Two things must be said of the foregoing in relation to the facts of this case. First, if MTLC entered
into the real estate mortgage agreement with Estanislao after its dissolution, then resultantly, such
real estate mortgage agreement would be void ab initio because of the non-existence of MTLC's
juridical personality.

Second, if, however, MTLC entered into the real estate mortgage agreement prior to its dissolution,
then MTLC's redemption of the subject property, even if already after its dissolution (as long as it
would not exceed three years thereafter), would still be valid because of the liquidation/winding up
powers accorded by Section 122 of the Corporation Code to MTLC.

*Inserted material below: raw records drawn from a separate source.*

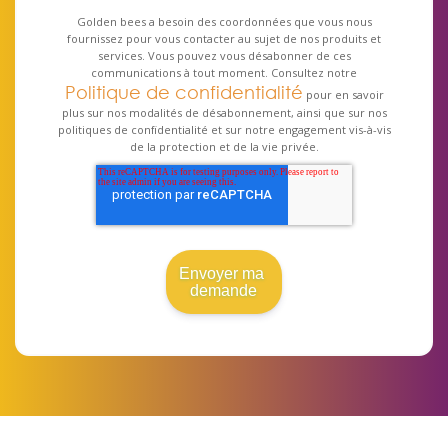
Golden bees a besoin des coordonnées que vous nous
fournissez pour vous contacter au sujet de nos produits et
services. Vous pouvez vous désabonner de ces
communications à tout moment. Consultez notre
Politique de confidentialité
pour en savoir
plus sur nos modalités de désabonnement, ainsi que sur nos
politiques de confidentialité et sur notre engagement vis-à-vis
de la protection et de la vie privée.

From the foregoing, it is clear that, by the time MTLC executed the real estate mortgage agreement,
its juridical personality has already ceased to exist. The agreement is void as MTLC could not have
been a corporate party to the same. To be sure, a real estate mortgage is not part of the liquidation
powers that could have been extended to MTLC. It could not have been for the purposes of
"prosecuting and defending suits by or against it and enabling it to settle and close its affairs, to
dispose of and convey its property and to distribute its assets." It is, in fact, a new business in which
MTLC no longer has any business pursuing.